Pull every line holding the word "evictions" from the data below and copy it.

•••••

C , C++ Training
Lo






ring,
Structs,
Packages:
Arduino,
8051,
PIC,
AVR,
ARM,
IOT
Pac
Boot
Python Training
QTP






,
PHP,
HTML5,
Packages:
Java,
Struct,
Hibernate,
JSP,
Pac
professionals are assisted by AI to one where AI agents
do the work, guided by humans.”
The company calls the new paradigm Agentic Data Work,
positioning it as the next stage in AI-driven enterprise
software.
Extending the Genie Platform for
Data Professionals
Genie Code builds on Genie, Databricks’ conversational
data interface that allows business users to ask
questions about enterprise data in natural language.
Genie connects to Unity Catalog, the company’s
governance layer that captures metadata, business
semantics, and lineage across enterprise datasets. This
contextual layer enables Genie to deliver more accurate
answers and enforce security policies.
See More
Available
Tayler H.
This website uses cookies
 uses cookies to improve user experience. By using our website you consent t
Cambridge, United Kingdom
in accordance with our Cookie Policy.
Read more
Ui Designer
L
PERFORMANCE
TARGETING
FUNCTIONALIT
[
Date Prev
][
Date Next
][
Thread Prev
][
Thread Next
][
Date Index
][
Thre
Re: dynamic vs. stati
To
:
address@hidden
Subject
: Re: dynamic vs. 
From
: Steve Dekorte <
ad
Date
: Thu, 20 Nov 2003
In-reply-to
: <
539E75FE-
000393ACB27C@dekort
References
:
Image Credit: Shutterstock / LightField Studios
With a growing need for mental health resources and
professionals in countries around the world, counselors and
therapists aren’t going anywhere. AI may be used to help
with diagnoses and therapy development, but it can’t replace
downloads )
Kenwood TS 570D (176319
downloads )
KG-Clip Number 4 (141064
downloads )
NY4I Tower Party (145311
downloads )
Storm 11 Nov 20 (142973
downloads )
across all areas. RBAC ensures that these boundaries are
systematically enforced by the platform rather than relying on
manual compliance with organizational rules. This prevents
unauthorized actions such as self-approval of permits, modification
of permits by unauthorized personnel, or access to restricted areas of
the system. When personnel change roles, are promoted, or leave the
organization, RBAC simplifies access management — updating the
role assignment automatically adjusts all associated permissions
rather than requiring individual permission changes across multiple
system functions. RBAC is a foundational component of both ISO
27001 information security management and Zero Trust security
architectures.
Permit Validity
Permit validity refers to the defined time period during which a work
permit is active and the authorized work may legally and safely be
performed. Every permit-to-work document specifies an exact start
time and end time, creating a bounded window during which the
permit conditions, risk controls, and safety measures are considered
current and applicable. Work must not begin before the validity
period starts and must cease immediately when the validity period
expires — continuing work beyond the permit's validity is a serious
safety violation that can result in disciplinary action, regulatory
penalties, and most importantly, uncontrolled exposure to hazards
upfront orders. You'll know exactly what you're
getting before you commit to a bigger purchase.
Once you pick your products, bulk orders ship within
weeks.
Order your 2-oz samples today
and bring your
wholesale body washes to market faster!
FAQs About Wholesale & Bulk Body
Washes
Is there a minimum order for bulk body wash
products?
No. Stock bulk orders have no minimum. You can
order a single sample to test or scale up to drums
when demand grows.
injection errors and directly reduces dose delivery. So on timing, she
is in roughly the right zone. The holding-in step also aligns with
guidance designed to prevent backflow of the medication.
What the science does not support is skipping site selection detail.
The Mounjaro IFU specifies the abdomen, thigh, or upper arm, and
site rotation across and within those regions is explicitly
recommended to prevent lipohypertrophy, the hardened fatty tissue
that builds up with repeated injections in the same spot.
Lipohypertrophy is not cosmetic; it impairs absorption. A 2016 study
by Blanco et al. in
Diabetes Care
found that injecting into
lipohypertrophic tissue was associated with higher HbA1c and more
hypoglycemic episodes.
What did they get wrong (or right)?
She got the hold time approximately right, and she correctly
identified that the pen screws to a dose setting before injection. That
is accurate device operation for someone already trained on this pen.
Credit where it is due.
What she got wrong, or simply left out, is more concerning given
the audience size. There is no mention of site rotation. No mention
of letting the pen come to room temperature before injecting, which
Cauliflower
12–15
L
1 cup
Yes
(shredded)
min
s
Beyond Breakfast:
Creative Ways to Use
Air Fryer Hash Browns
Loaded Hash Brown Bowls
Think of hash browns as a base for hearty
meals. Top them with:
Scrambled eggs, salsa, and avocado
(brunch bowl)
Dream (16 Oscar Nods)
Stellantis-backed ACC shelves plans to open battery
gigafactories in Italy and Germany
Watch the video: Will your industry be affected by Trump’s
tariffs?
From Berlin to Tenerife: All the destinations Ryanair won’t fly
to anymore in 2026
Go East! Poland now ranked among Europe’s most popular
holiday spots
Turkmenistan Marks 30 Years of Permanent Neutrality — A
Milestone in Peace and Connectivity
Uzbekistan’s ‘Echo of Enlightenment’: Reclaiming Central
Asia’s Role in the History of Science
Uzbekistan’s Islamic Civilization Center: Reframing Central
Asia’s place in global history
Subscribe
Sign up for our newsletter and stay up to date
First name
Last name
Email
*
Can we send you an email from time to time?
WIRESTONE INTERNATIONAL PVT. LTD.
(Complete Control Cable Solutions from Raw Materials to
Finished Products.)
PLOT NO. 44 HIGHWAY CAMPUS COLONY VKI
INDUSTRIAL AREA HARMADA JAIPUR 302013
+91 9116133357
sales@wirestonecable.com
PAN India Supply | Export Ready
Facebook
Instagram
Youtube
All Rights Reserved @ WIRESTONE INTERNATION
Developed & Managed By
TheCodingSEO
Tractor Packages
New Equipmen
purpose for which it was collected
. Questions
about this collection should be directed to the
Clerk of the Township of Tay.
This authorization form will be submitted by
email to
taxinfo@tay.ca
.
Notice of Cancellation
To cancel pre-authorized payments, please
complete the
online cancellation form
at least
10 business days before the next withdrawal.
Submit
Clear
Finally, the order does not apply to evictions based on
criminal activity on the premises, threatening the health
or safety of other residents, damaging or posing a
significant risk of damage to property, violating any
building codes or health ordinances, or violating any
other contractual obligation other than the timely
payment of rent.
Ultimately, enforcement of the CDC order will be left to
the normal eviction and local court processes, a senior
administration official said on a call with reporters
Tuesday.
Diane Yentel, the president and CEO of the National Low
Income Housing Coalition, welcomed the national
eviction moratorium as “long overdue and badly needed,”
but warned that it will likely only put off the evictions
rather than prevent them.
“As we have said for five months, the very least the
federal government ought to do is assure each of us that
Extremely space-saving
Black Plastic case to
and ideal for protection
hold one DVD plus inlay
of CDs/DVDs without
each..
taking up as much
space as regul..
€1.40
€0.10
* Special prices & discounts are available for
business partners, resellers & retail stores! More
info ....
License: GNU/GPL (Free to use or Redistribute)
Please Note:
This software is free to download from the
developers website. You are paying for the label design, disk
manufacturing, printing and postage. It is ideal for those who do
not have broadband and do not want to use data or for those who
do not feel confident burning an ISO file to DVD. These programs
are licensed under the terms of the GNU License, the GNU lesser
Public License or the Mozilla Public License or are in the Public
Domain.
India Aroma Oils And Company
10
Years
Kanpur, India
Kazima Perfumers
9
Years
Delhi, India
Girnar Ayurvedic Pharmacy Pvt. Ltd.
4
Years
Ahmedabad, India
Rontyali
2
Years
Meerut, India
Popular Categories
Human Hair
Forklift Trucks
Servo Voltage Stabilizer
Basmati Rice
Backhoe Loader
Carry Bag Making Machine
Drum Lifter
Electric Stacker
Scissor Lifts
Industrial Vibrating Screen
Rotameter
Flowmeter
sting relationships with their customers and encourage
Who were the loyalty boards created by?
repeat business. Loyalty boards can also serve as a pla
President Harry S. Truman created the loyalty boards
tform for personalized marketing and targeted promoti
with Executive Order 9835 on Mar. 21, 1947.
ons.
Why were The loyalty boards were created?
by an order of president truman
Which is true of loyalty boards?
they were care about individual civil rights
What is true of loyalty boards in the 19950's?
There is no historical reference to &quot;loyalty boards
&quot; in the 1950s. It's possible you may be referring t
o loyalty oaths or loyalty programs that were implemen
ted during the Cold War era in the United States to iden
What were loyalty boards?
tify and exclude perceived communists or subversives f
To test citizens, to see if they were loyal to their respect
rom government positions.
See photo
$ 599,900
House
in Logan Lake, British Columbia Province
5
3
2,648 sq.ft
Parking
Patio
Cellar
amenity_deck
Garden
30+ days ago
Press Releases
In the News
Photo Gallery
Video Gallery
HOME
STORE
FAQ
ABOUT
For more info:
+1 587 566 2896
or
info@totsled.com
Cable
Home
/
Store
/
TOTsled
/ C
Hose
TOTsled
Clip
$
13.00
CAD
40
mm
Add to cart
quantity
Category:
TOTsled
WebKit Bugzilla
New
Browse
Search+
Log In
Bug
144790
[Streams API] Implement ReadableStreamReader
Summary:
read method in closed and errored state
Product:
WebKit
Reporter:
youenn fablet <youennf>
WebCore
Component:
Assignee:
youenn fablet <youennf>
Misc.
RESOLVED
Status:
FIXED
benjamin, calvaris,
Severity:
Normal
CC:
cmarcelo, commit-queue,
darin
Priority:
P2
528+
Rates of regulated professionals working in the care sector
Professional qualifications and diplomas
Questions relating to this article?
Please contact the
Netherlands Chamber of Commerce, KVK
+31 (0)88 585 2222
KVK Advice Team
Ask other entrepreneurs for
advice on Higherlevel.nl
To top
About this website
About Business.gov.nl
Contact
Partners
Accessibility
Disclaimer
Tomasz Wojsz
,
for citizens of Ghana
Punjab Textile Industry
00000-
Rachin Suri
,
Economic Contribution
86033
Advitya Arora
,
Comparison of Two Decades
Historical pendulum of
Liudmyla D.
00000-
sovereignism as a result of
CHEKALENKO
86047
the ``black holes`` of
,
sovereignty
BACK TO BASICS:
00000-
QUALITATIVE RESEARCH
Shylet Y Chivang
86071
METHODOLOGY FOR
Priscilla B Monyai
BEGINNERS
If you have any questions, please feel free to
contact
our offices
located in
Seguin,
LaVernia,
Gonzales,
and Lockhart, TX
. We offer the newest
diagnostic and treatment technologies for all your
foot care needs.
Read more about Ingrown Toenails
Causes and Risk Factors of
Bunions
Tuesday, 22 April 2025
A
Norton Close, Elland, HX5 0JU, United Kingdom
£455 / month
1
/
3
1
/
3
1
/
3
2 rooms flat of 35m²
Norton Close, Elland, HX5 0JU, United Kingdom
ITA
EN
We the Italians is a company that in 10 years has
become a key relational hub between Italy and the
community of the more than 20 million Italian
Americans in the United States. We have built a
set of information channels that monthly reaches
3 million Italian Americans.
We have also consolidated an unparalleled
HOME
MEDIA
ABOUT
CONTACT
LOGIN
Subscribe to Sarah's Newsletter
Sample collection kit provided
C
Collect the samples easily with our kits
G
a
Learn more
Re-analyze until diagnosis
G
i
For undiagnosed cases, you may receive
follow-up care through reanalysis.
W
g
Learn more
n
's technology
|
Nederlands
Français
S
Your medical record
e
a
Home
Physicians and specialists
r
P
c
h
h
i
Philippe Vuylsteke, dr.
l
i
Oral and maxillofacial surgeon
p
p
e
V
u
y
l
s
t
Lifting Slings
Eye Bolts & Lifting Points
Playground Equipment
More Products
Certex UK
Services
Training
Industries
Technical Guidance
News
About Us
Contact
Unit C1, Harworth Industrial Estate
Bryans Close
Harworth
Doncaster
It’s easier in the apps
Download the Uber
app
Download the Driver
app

•••••

- OUTPUT FOR THIS EXERCISE -
Finally, the order does not apply to evictions based on
but warned that it will likely only put off the evictions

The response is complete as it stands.